A report published by Economist says that Gujarat is worse than Bihar and Chattisgarh on child immunisation. Ranked 16th of the 31 states, this western Indian state, which was ruled by Prime Minister Narendra Modi for more than 12 years, has just 56.2% children fully immunised, far below than the national average of 65%.
The new survey also suggests that the dropout rate for the polio vaccination in Gujarat, relatively more affluent and developed than backward states like Bihar and Chattisgarh, is almost 21%- significantly below than the national average of 12%.
The report further adds that when Modi took office as chief minister in 2001, Gujarat had 54% of its children fully immunised against preventable diseases. This was higher than the national average of 46% then. During his 12 years of rule, the state made a marginal improvement. But, while the national average improved by 19%, Gujarat under Modi could only register improvement of two percent. (See the chart below)
The Economist report further reveals that India has not published comprehensive study relating to nutrition or health since 2007. In 2013-14, the UN agency for children, Unicef with the help of the Indian government launched a countrywide survey that entailed interviewing 200,000 people. The results were meant to be published in October 2014, but only a limited set of data, on immunisation, was released that month by the ministry of health.
Shockingly, according to the report, while it covered most large states, the figures on Gujarat, were excluded.
This is not the first time that Gujarat has been criticised for its poor immunisation record. A report published by Unicef in 2011 had found Gujarat behind 21 other Indian states in immunization coverage of children in the age-group of 12-23 months.
This new revelation is bound to cause embarrassment to PM Modi, who has long flaunted the development model of Gujarat asking the rest of India to emulate the same.

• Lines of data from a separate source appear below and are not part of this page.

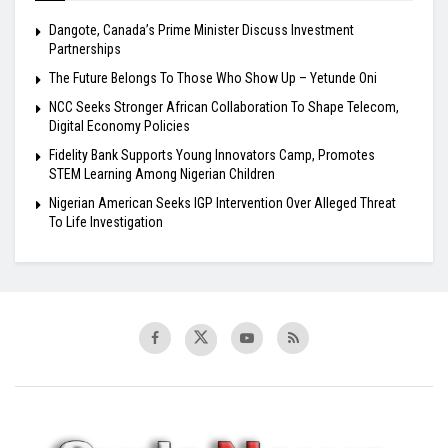
Dangote, Canada’s Prime Minister Discuss Investment
Partnerships
The Future Belongs To Those Who Show Up – Yetunde Oni
NCC Seeks Stronger African Collaboration To Shape Telecom,
Digital Economy Policies
Fidelity Bank Supports Young Innovators Camp, Promotes
STEM Learning Among Nigerian Children
Nigerian American Seeks IGP Intervention Over Alleged Threat
To Life Investigation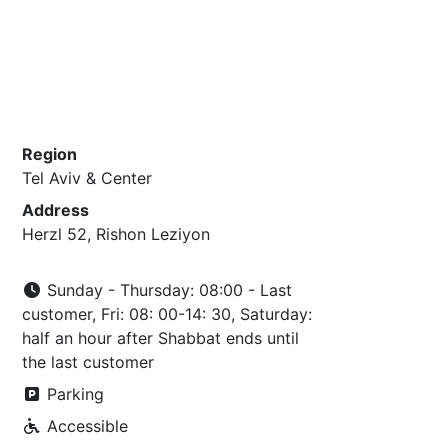
Region
Tel Aviv & Center
Address
Herzl 52, Rishon Leziyon
Sunday - Thursday: 08:00 - Last
customer, Fri: 08: 00-14: 30, Saturday:
half an hour after Shabbat ends until
the last customer
Parking
Accessible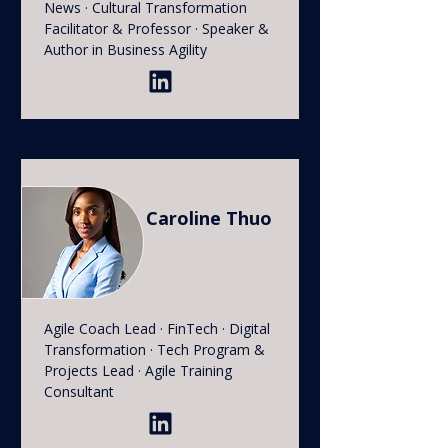
News · Cultural Transformation
Facilitator & Professor · Speaker &
Author in Business Agility
Caroline Thuo
Agile Coach Lead · FinTech · Digital
Transformation · Tech Program &
Projects Lead · Agile Training
Consultant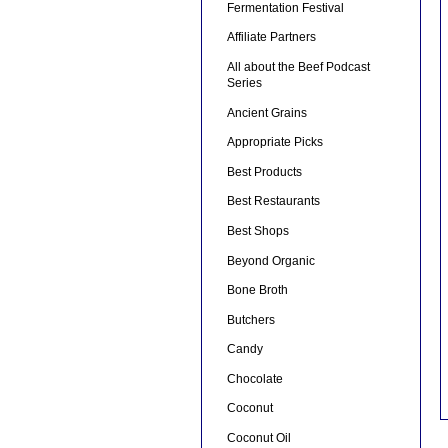
Fermentation Festival
Affiliate Partners
All about the Beef Podcast
Series
Ancient Grains
Appropriate Picks
Best Products
Best Restaurants
Best Shops
Beyond Organic
Bone Broth
Butchers
Candy
Chocolate
Coconut
Coconut Oil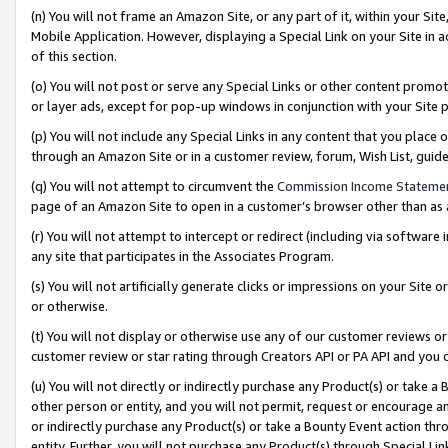
(n) You will not frame an Amazon Site, or any part of it, within your Sit
Mobile Application. However, displaying a Special Link on your Site in a
of this section.
(o) You will not post or serve any Special Links or other content prom
or layer ads, except for pop-up windows in conjunction with your Site 
(p) You will not include any Special Links in any content that you place
through an Amazon Site or in a customer review, forum, Wish List, gui
(q) You will not attempt to circumvent the
Commission Income Stateme
page of an Amazon Site to open in a customer’s browser other than as a 
(r) You will not attempt to intercept or redirect (including via softwar
any site that participates in the Associates Program.
(s) You will not artificially generate clicks or impressions on your Si
or otherwise.
(t) You will not display or otherwise use any of our customer reviews or 
customer review or star rating through Creators API or PA API and you 
(u) You will not directly or indirectly purchase any Product(s) or take a
other person or entity, and you will not permit, request or encourage an
or indirectly purchase any Product(s) or take a Bounty Event action thro
entity. Further, you will not purchase any Product(s) through Special Li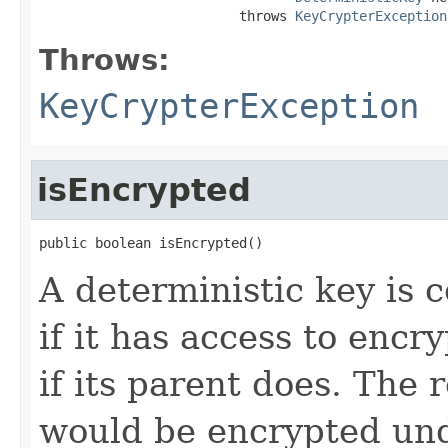
                         throws 
KeyCrypterException
Throws:
KeyCrypterException
isEncrypted
public boolean isEncrypted()
A deterministic key is 
if it has access to encr
if its parent does. The
would be encrypted und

In 2012, Modi had come under fire for attributing the state’s malnutrition to “beauty conscious” young girls watching their weight. While speaking to Wall Street Journal, he had said, “Gujarat is by and large a vegetarian state. And secondly, Gujarat is also a middle-class state. The middle-class is more beauty conscious than health conscious – that is a challenge. If a mother tells her daughter to have milk, they’ll have a fight. She’ll tell her mother, ‘I won’t drink milk. I’ll get fat’.”
In December 2014, after he became India’s prime minister, his government at the centre announced it was cutting almost 20 % of its 2014/15 healthcare budget thereby putting at risk key disease control initiatives in a country, where public spending on health is already among the lowest in the world.